WHAT NEEDS TO BE DONE: Using the listing below, set down each line from the line containing "inversión, legal o fiscal." through the line containing "significativamente en respuesta", both ends included, exactly and with nothing added.

- - - - -

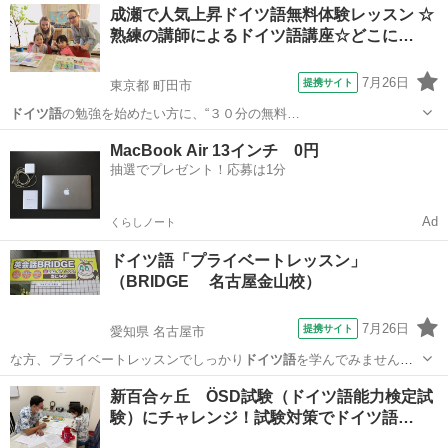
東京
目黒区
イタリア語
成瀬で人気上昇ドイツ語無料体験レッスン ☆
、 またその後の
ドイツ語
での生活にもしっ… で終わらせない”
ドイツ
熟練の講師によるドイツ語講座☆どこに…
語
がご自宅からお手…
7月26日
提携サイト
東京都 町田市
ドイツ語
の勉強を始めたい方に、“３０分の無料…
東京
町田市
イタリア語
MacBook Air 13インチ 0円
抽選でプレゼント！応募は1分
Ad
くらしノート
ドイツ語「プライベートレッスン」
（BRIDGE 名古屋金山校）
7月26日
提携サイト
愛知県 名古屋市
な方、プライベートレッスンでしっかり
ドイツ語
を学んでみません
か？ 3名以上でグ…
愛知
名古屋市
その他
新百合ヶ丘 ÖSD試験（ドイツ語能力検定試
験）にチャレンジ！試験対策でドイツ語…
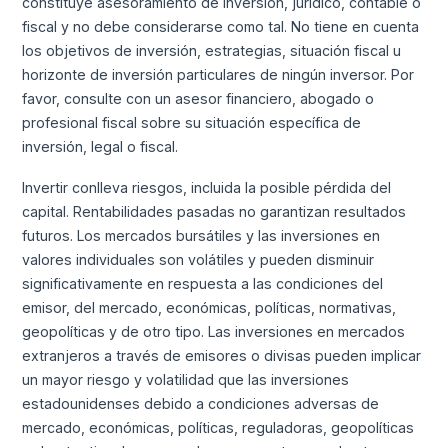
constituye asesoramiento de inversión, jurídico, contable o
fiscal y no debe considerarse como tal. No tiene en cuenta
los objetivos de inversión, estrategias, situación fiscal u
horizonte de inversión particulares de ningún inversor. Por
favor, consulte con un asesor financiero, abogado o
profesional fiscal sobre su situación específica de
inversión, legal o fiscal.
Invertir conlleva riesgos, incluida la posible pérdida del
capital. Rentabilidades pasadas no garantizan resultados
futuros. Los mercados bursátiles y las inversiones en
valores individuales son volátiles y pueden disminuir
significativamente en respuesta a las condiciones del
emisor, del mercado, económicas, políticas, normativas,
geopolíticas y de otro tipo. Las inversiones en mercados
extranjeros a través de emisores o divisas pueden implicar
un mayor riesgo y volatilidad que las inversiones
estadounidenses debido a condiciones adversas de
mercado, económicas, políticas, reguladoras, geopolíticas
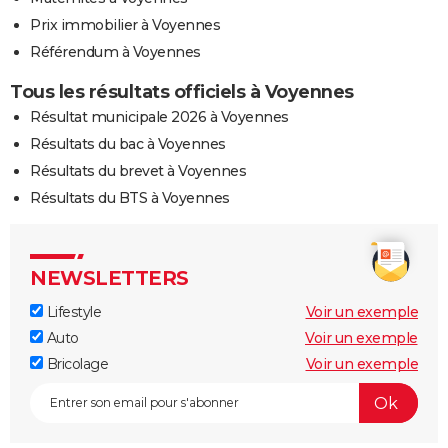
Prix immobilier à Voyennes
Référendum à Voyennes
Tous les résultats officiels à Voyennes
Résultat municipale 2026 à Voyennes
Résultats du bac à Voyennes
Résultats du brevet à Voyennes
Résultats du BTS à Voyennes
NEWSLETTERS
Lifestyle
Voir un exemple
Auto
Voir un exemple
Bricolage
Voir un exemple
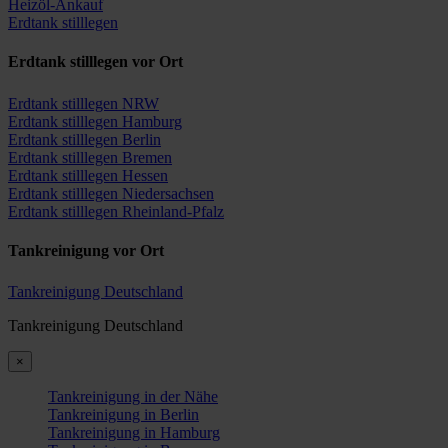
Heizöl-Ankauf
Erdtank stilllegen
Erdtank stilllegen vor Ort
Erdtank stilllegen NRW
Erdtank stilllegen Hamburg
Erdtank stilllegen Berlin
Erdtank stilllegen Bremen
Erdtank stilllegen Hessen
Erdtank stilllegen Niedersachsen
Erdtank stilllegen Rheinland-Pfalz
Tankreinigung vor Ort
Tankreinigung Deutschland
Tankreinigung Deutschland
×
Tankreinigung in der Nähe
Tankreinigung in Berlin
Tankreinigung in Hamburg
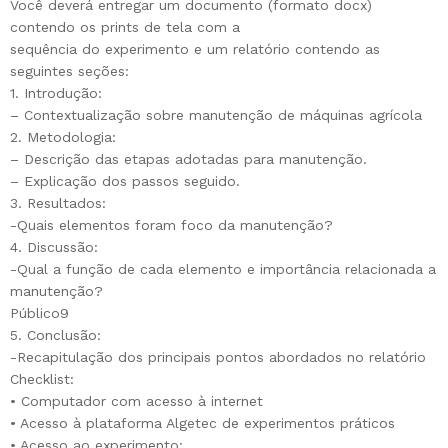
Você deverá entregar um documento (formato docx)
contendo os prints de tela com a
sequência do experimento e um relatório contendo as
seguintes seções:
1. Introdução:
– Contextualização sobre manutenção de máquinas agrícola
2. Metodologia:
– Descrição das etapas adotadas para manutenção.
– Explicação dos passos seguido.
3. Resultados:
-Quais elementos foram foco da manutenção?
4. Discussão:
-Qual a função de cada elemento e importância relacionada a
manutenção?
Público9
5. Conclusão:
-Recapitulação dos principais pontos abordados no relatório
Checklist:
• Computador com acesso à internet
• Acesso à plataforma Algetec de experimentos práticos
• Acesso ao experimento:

- - - - -

EXERCISE SOLUTION:
inversión, legal o fiscal.
Invertir conlleva riesgos, incluida la posible pérdida del
capital. Rentabilidades pasadas no garantizan resultados
futuros. Los mercados bursátiles y las inversiones en
valores individuales son volátiles y pueden disminuir
significativamente en respuesta a las condiciones del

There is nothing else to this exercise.